Even without speculation, cache occupancy reveals what the victim accessed.

  • Flush+Reload. Flush a shared cache line (CLFLUSH on x86), wait, time the reload. Fast = victim accessed; slow = victim did not.
  • Prime+Probe. Fill a cache set with attacker data; wait; reaccess the attacker's data. Slow accesses indicate victim evicted them, hence accessed the same set.
  • Evict+Reload. Like Flush+Reload but using normal memory operations.

10.3 DRAM attacks

  • Rowhammer. Repeatedly accessing one DRAM row leaks charge into adjacent rows, flipping bits. A user-space program can flip bits in kernel memory. Mitigations: ECC (helps but not enough), refresh rate, target row refresh, and on-DIMM countermeasures.
  • Cold boot. DRAM retains data for seconds after power loss. Reboot into attacker OS; read keys from RAM.
  • Bus snooping. A logic analyzer on DDR signals can read all data in motion.

10.4 Bus and DMA attacks

  • PCIe DMA. A malicious card reads all of memory.
  • Thunderbolt DMA. Hot-pluggable PCIe; same attack from outside the case. Mitigations: IOMMU, DMAR.

10.5 Microcode and firmware

Microcode patches the CPU itself. Sign-verification of microcode is critical. Researchers have demonstrated decryption of microcode signing keys on some older AMD chips. The supply chain matters: who controls the keys controls the silicon.

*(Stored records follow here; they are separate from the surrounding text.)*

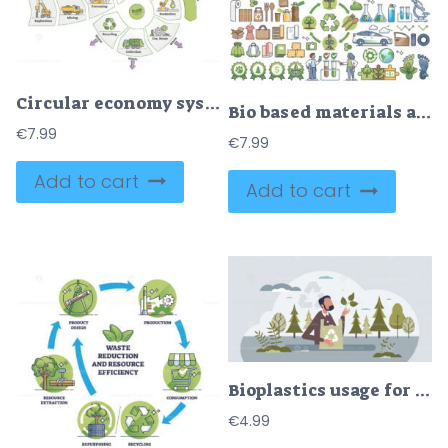
Circular economy system to eliminating waste of resources outline diagram
Bio based materials and packaging production using plants outline collection
€
7.99
€
7.99
Add to cart
Add to cart
Bioplastics usage for sustainable bio packaging materials tiny person concept
€
4.99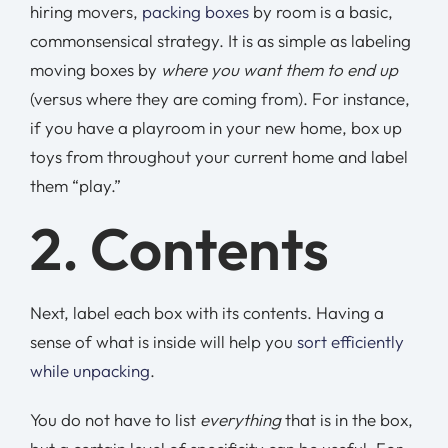
hiring movers,
packing boxes
by room is a basic,
commonsensical strategy. It is as simple as labeling
moving boxes by
where you want them to end up
(versus where they are coming from). For instance,
if you have a playroom in your new home, box up
toys from throughout your current home and label
them “play.”
2. Contents
Next, label each box with its contents. Having a
sense of what is inside will help you
sort efficiently
while unpacking
.
You do not have to list
everything
that is in the box,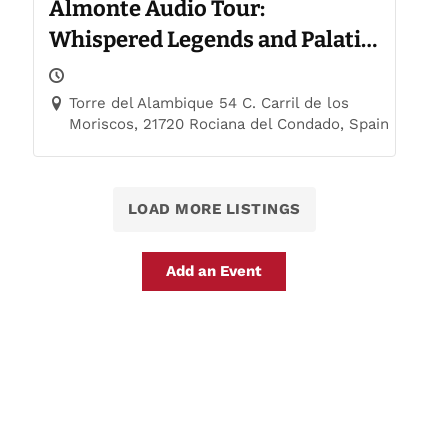
Almonte Audio Tour:
Whispered Legends and Palatial
Trails
Torre del Alambique 54 C. Carril de los
Moriscos, 21720 Rociana del Condado, Spain
LOAD MORE LISTINGS
Add an Event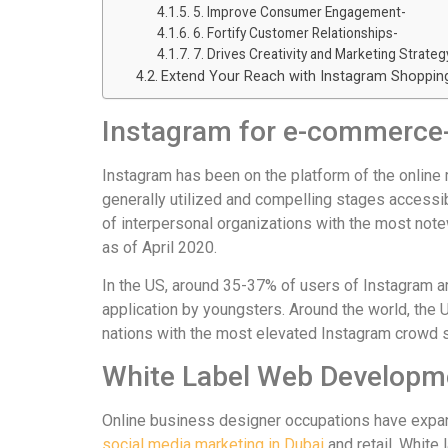
5. Improve Consumer Engagement-
6. Fortify Customer Relationships-
7. Drives Creativity and Marketing Strateg
Extend Your Reach with Instagram Shoppin
Instagram for e-commerce
Instagram has been on the platform of the online
generally utilized and compelling stages accessib
of interpersonal organizations with the most note
as of April 2020.
In the US, around 35-37% of users of Instagram a
application by youngsters. Around the world, the U
nations with the most elevated Instagram crowd s
White Label Web Developm
Online business designer occupations have expa
social media marketing in Dubai
and retail. White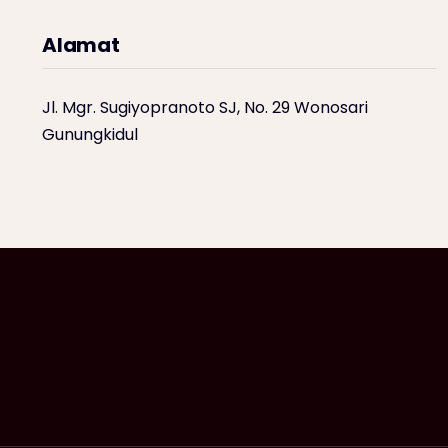
Alamat
Jl. Mgr. Sugiyopranoto SJ, No. 29 Wonosari
Gunungkidul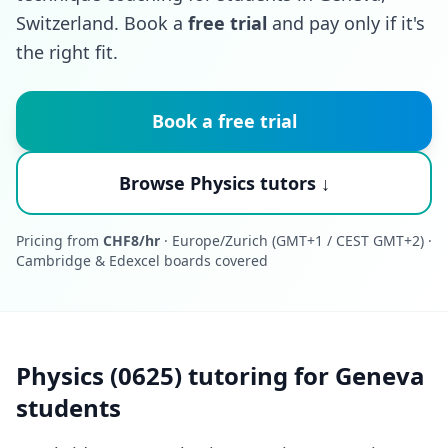
Switzerland. Book a
free trial
and pay only if it's
the right fit.
Book a free trial
Browse Physics tutors ↓
Pricing from
CHF8/hr
· Europe/Zurich (GMT+1 / CEST GMT+2) ·
Cambridge & Edexcel boards covered
Physics (0625) tutoring for Geneva
students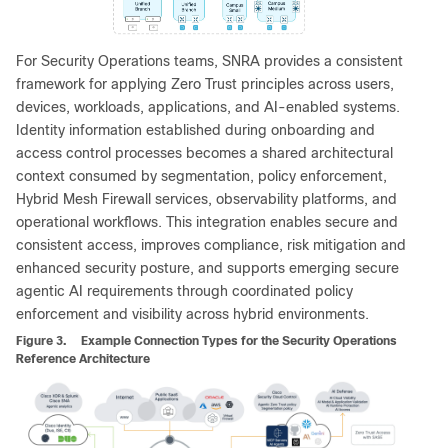
For Security Operations teams, SNRA provides a consistent
framework for applying Zero Trust principles across users,
devices, workloads, applications, and AI-enabled systems.
Identity information established during onboarding and
access control processes becomes a shared architectural
context consumed by segmentation, policy enforcement,
Hybrid Mesh Firewall services, observability platforms, and
operational workflows. This integration enables secure and
consistent access, improves compliance, risk mitigation and
enhanced security posture, and supports emerging secure
agentic AI requirements through coordinated policy
enforcement and visibility across hybrid environments.
Figure 3.
Example Connection Types for the Security Operations
Reference Architecture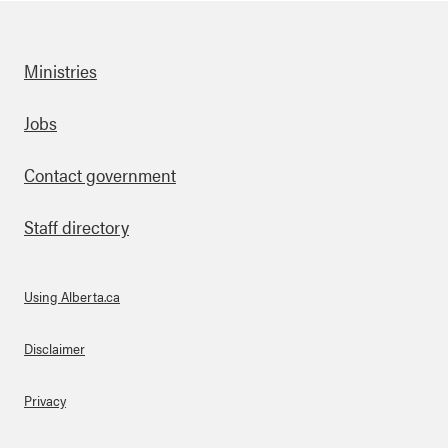
Ministries
Footer
Jobs
Contact government
Staff directory
Using Alberta.ca
About Links
Disclaimer
Privacy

10.6 Side channels: power and EM

The instantaneous power draw of a chip leaks information about what it computes (different bits of a key cause different transistor switching). Differential Power Analysis has broken AES on countless smartcards. Electromagnetic emanations leak too (TEMPEST). Mitigations: balanced logic, masking, dual-rail, careful PCB layout. We cover this in Chapters 22 and 24.

Every defense costs performance. Architecture is now a constant negotiation between speed and security.